Monday, June 16, 2025

Bullshot (Dick Clement, 1983)

Billy Connolly, Alan Shearman, and Christopher Good

Cast: Alan Shearman, Diz White, Ronald E. House, Frances Tomelty, Ron Pember, Mel Smith, Michael Aldridge, Christopher Good, Billy Connolly, Geoffrey Bayldon, Christopher Godwin, Bryan Pringle. Screenplay: Ronald E. House, Diz White, Alan Shearman, based on their play. Cinematography: Alex Thomson. Production design: Norman Greenwood. Film editing: Alan Jones. Music: John Du Prez. 

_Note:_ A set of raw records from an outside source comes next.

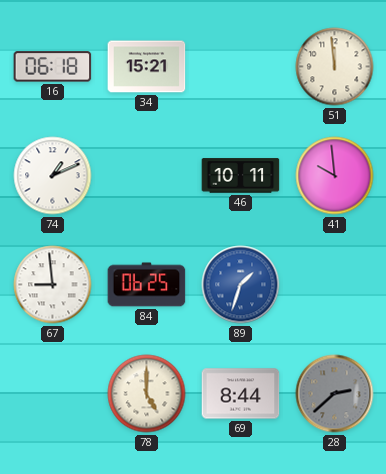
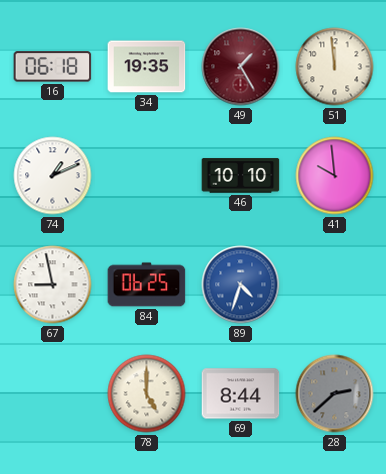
34: 15:21 -> 19:35
49: none -> 1:25
46: 10:11 -> 10:10
67: 8:59 -> 8:58
89: 1:33 -> 4:33
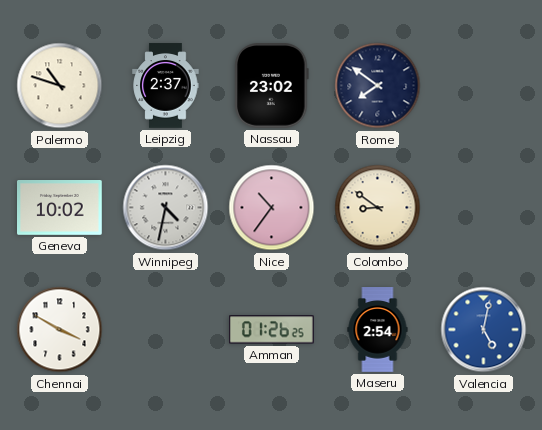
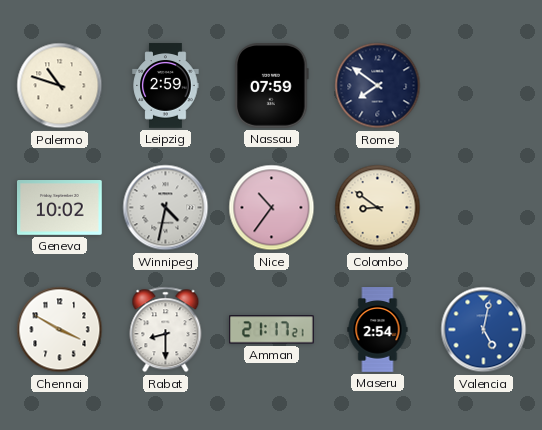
Leipzig: 2:37 -> 2:59
Nassau: 23:02 -> 07:59
Rabat: none -> 8:30
Amman: 01:26 -> 21:17
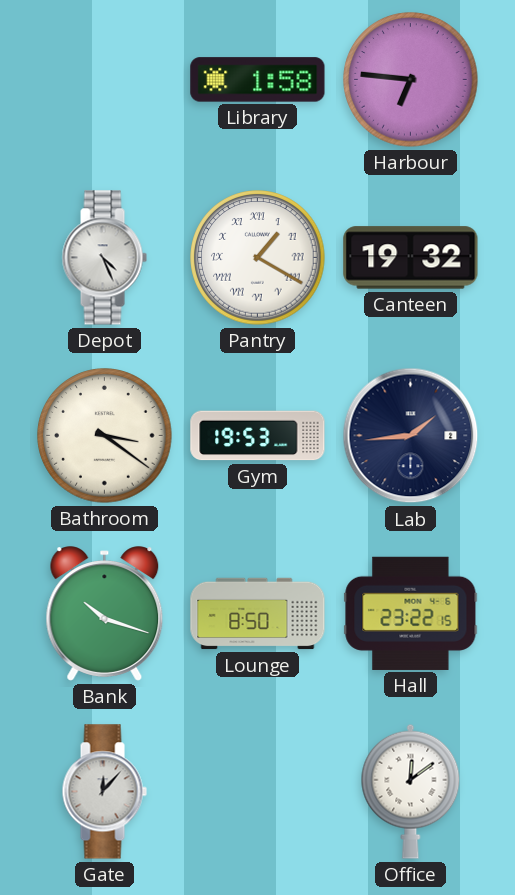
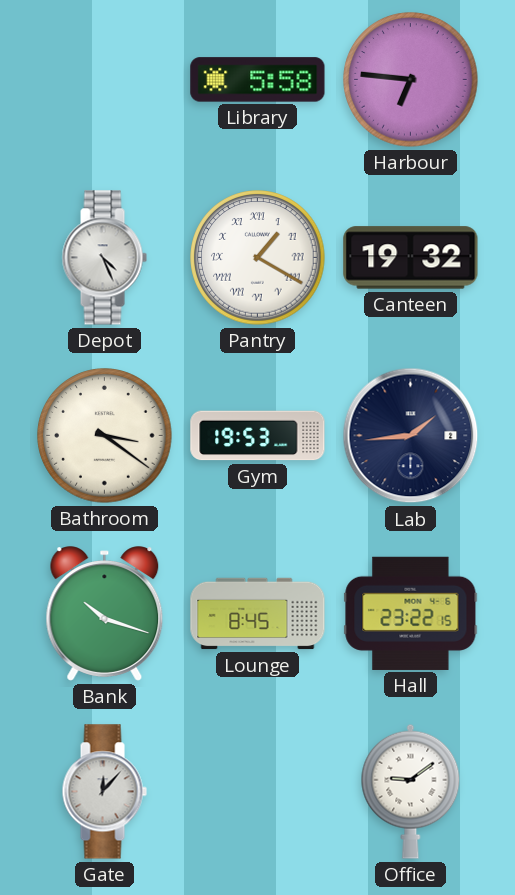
Library: 1:58 -> 5:58
Lounge: 8:50 -> 8:45
Office: 12:09 -> 9:09
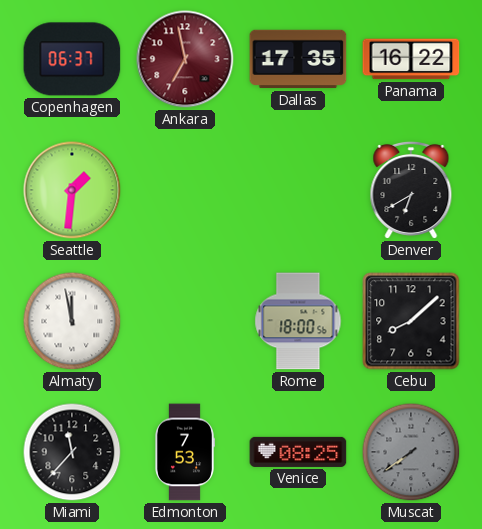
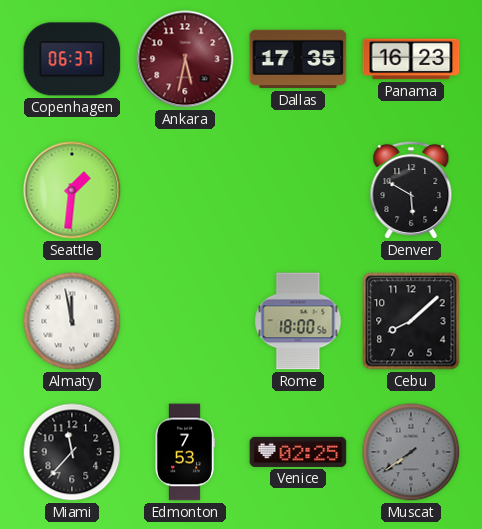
Ankara: 6:58 -> 5:32
Panama: 16:22 -> 16:23
Denver: 6:40 -> 5:50
Venice: 08:25 -> 02:25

The character Bulldog Drummond, created in 1920 by H.C. McNeile and portrayed in a string of mostly forgettable movies from 1922 to 1969, was a World War I veteran in search of postwar adventures, and a precursor of James Bond filtered through Sherlock Holmes. Bullshot is a silly spoof of that mostly forgotten character, cooked up by the British actors Alan Shearman and Diz White and the American Ronald E. House for a stage play that was performed in London and San Francisco. The film version is laden with sight gags, goofy accents, faintly smutty jokes, and improbable cliffhanger situations. It emulates the humor of Monty Python and Peter Sellers's Pink Panther movies but just misses. If pretty good wacky spoofs are enough for you, have at it.